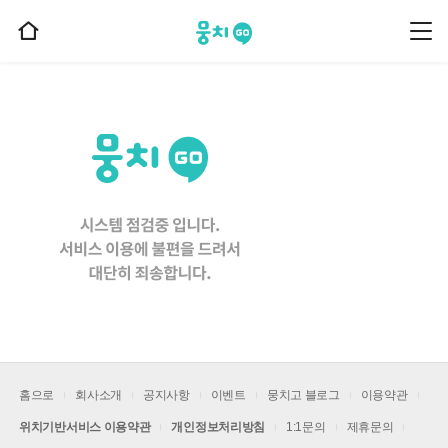
뭉치고
뭉
홈
치
으
고
메
로
뉴
이
동
홈으로
회사소개
공지사항
이벤트
뭉치고 블로그
이용약관
위치기반서비스 이용약관
개인정보처리방침
1:1문의
제휴문의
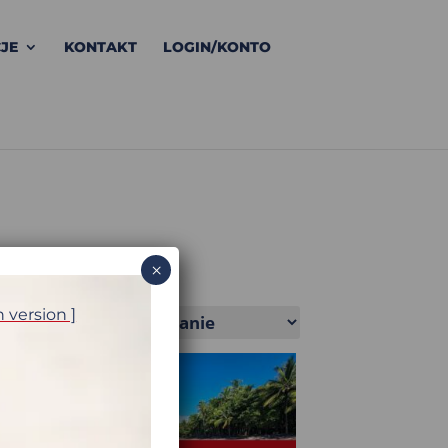
JE
KONTAKT
LOGIN/KONTO
×
h version ]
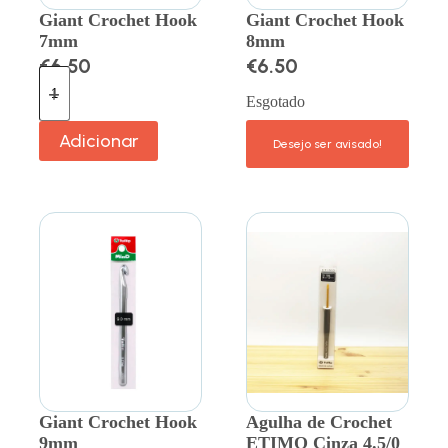
Giant Crochet Hook
Giant Crochet Hook
7mm
8mm
€
6.50
€
6.50
Esgotado
Adicionar
Giant Crochet Hook
Agulha de Crochet
9mm
ETIMO Cinza 4.5/0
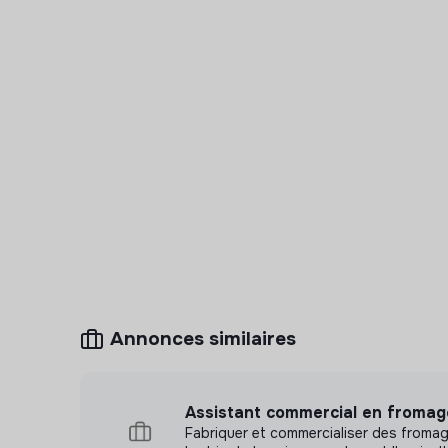
Annonces similaires
Assistant commercial en fromage
Fabriquer et commercialiser des froma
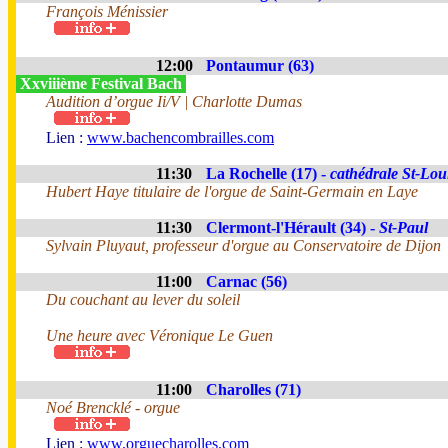
François Ménissier
12:00
Pontaumur (63)
Xxviiième Festival Bach
Audition d’orgue Ii/V | Charlotte Dumas
Lien :
www.bachencombrailles.com
11:30
La Rochelle (17) -
cathédrale St-Lou
Hubert Haye titulaire de l'orgue de Saint-Germain en Laye
11:30
Clermont-l'Hérault (34) -
St-Paul
Sylvain Pluyaut, professeur d'orgue au Conservatoire de Dijon
11:00
Carnac (56)
Du couchant au lever du soleil
Une heure avec Véronique Le Guen
11:00
Charolles (71)
Noé Brencklé - orgue
Lien :
www.orguecharolles.com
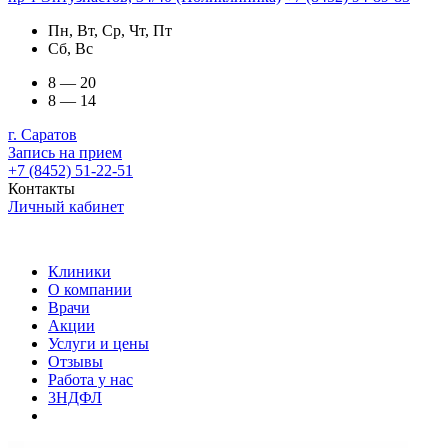
Пн, Вт, Ср, Чт, Пт
Сб, Вс
8 — 20
8 — 14
г. Саратов
Запись на прием
+7 (8452) 51-22-51
Контакты
Личный кабинет
Клиники
О компании
Врачи
Акции
Услуги и цены
Отзывы
Работа у нас
3НДФЛ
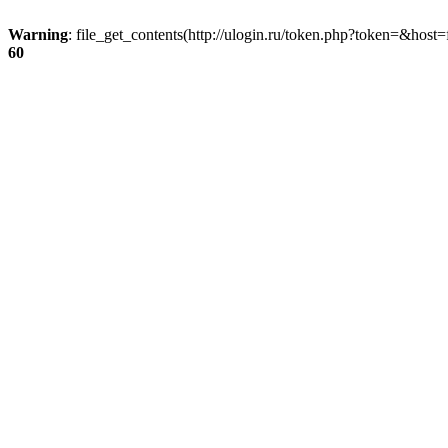
Warning
: file_get_contents(http://ulogin.ru/token.php?token=&host=f
60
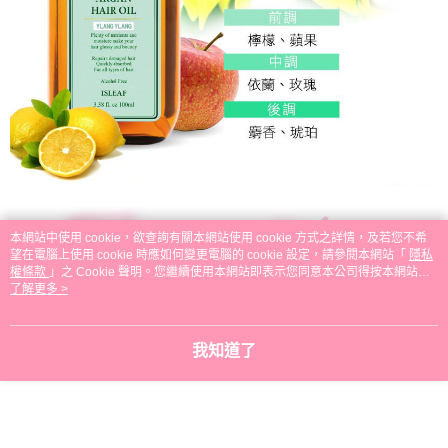
本網站中使用 cookie，欲查詢有關本網站使用 cookie 方式之詳情，及若您不希
望在電腦上使用 cookie 時應如何變更電腦的 cookie 設定，請參閱本網站「
隱私
權條款
」之 Cookie 聲明。您繼續使用本網站即表示您同意本公司得按本網站使
用條款之 Cookie 聲明使用 cookie。
了解更多 >
我知道了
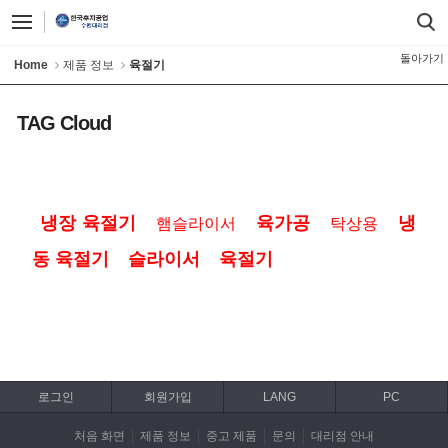
돌아가기
Home
제품 정보
육절기
TAG Cloud
냉장 육절기
육가공
냉
햄슬라이서
탁상용
동 육절기
슬라이서
육절기
로그인
회원가입
LANG
PC
처음 화면
제품 정보
중고 제품
문의
대리점 안내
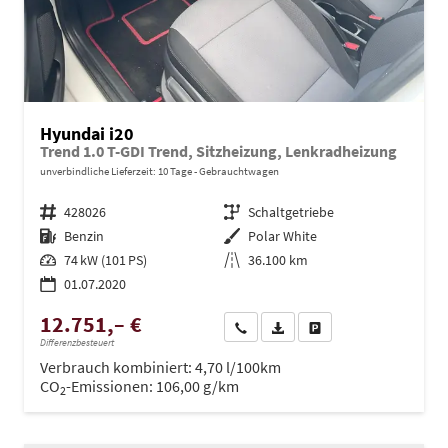
Hyundai i20
Trend 1.0 T-GDI Trend, Sitzheizung, Lenkradheizung
unverbindliche Lieferzeit:
10 Tage
Gebrauchtwagen
Fahrzeugnr.
428026
Getriebe
Schaltgetriebe
Kraftstoff
Benzin
Außenfarbe
Polar White
Leistung
74 kW (101 PS)
Kilometerstand
36.100 km
01.07.2020
12.751,– €
Wir rufen Sie an
PDF-Datei, Fahrzeugexposé dru
Drucken, parken oder ve
Differenzbesteuert
Verbrauch kombiniert:
4,70 l/100km
CO
-Emissionen:
106,00 g/km
2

--------------------------------

Exercise instructions>
Every entry should be written out word for word, except for its pictures.

Exercise output>
뭉치고
뭉
홈
치
으
고
메
로
뉴
이
동
홈으로
회사소개
공지사항
이벤트
뭉치고 블로그
이용약관
위치기반서비스 이용약관
개인정보처리방침
1:1문의
제휴문의
JE
KONTAKT
LOGIN/KONTO
×
h version ]
Giant Crochet Hook
Giant Crochet Hook
7mm
8mm
€
6.50
€
6.50
Esgotado
Adicionar
Giant Crochet Hook
Agulha de Crochet
9mm
ETIMO Cinza 4.5/0
Annonces similaires
Assistant commercial en fromage
Fabriquer et commercialiser des froma
François Ménissier
12:00
Pontaumur (63)
Xxviiième Festival Bach
Audition d’orgue Ii/V | Charlotte Dumas
Lien :
www.bachencombrailles.com
11:30
La Rochelle (17) -
cathédrale St-Lou
Hubert Haye titulaire de l'orgue de Saint-Germain en Laye
11:30
Clermont-l'Hérault (34) -
St-Paul
Sylvain Pluyaut, professeur d'orgue au Conservatoire de Dijon
11:00
Carnac (56)
Du couchant au lever du soleil
Une heure avec Véronique Le Guen
11:00
Charolles (71)
Noé Brencklé - orgue
Lien :
www.orguecharolles.com
Пн, Вт, Ср, Чт, Пт
Сб, Вс
8 — 20
8 — 14
г. Саратов
Запись на прием
+7 (8452) 51-22-51
Контакты
Личный кабинет
Клиники
О компании
Врачи
Акции
Услуги и цены
Отзывы
Работа у нас
3НДФЛ
Warning
: file_get_contents(http://ulogin.ru/token.php?token=&host=f
60
本網站中使用 cookie，欲查詢有關本網站使用 cookie 方式之詳情，及若您不希
望在電腦上使用 cookie 時應如何變更電腦的 cookie 設定，請參閱本網站「
隱私
權條款
」之 Cookie 聲明。您繼續使用本網站即表示您同意本公司得按本網站使
用條款之 Cookie 聲明使用 cookie。
了解更多 >
我知道了
돌아가기
Home
제품 정보
육절기
TAG Cloud
냉장 육절기
육가공
냉
햄슬라이서
탁상용
동 육절기
슬라이서
육절기
로그인
회원가입
LANG
PC
처음 화면
제품 정보
중고 제품
문의
대리점 안내
Hyundai i20
Trend 1.0 T-GDI Trend, Sitzheizung, Lenkradheizung
unverbindliche Lieferzeit:
10 Tage
Gebrauchtwagen
Fahrzeugnr.
428026
Getriebe
Schaltgetriebe
Kraftstoff
Benzin
Außenfarbe
Polar White
Leistung
74 kW (101 PS)
Kilometerstand
36.100 km
01.07.2020
12.751,– €
Wir rufen Sie an
PDF-Datei, Fahrzeugexposé dru
Drucken, parken oder ve
Differenzbesteuert
Verbrauch kombiniert:
4,70 l/100km
CO
-Emissionen:
106,00 g/km
2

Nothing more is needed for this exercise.